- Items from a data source
· · · ·

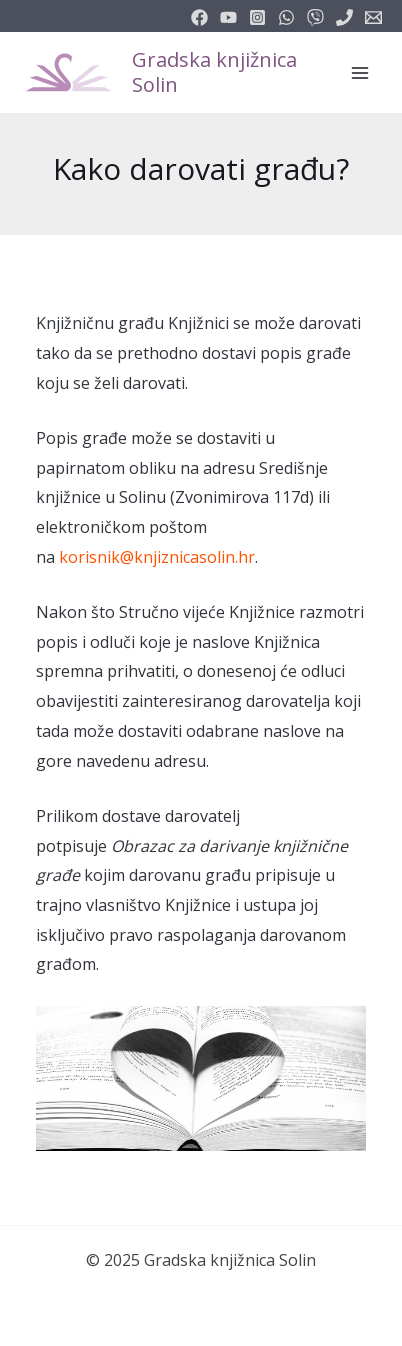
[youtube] (228, 17)
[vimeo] (315, 17)
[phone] (344, 17)
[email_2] (286, 17)
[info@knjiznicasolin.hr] (373, 17)
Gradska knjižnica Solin (214, 72)
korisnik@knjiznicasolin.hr (157, 557)
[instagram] (257, 17)
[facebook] (199, 17)
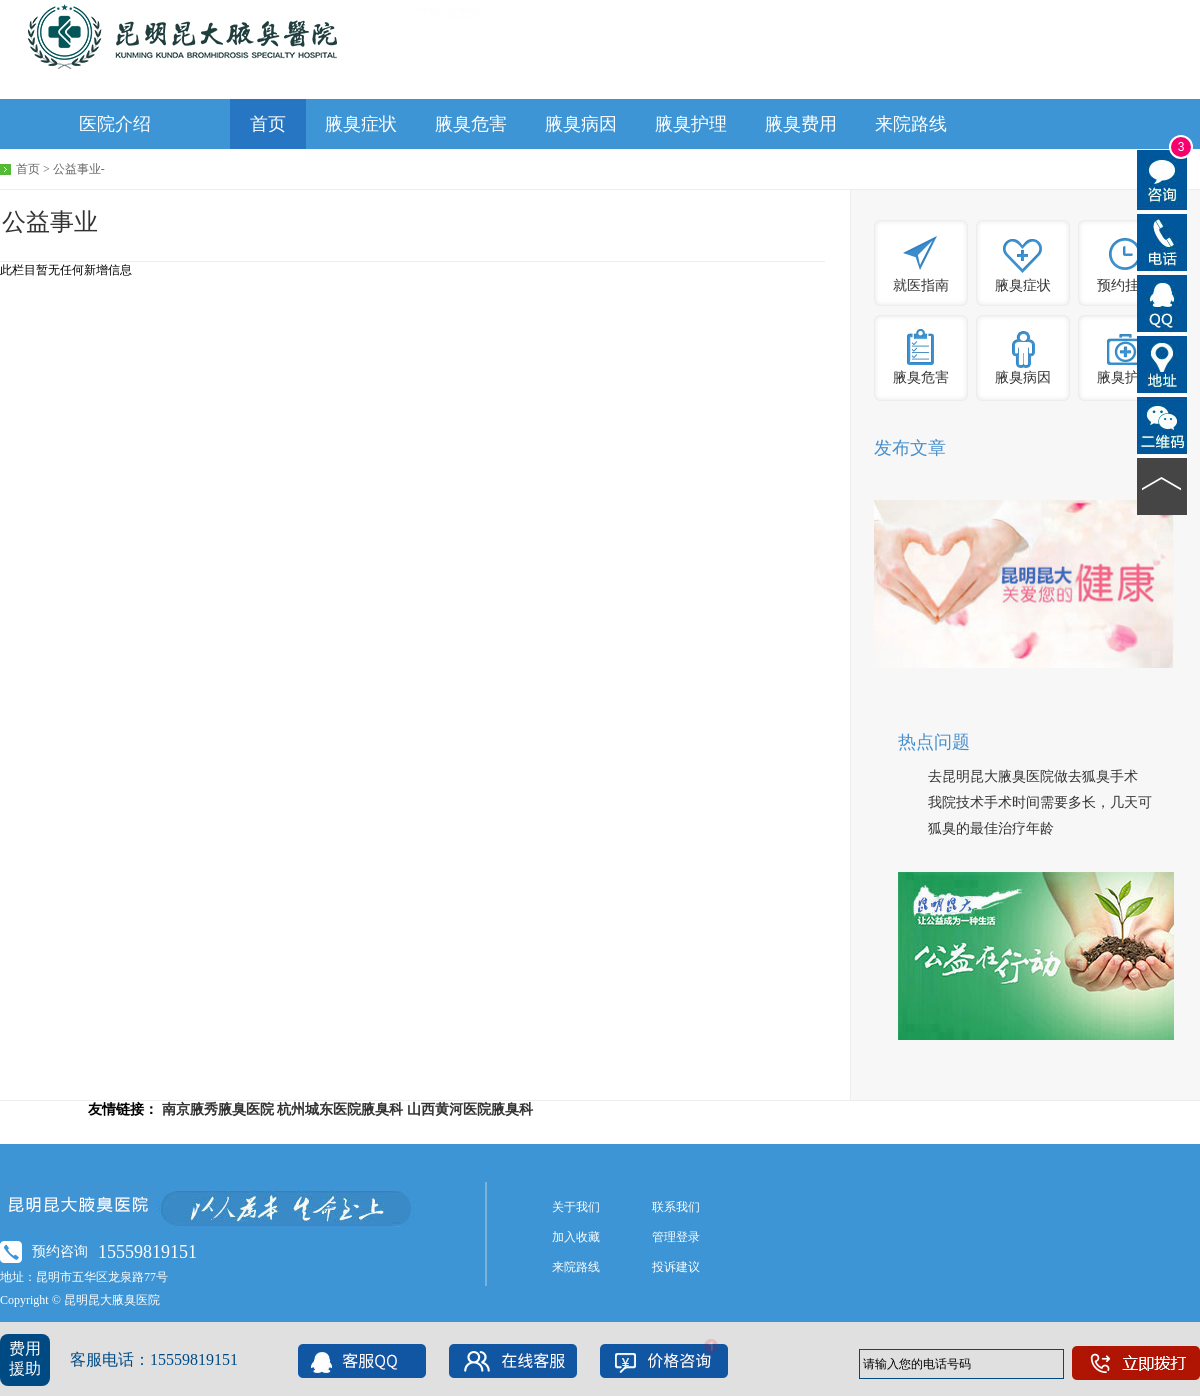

· · · ·

- EXERCISE DETAILS
Pictures stay out; copy every entry above exactly.

- SOLUTION TO THE PROBLEM
[youtube] (228, 17)
[vimeo] (315, 17)
[phone] (344, 17)
[email_2] (286, 17)
[info@knjiznicasolin.hr] (373, 17)
Gradska knjižnica Solin (214, 72)
korisnik@knjiznicasolin.hr (157, 557)
[instagram] (257, 17)
[facebook] (199, 17)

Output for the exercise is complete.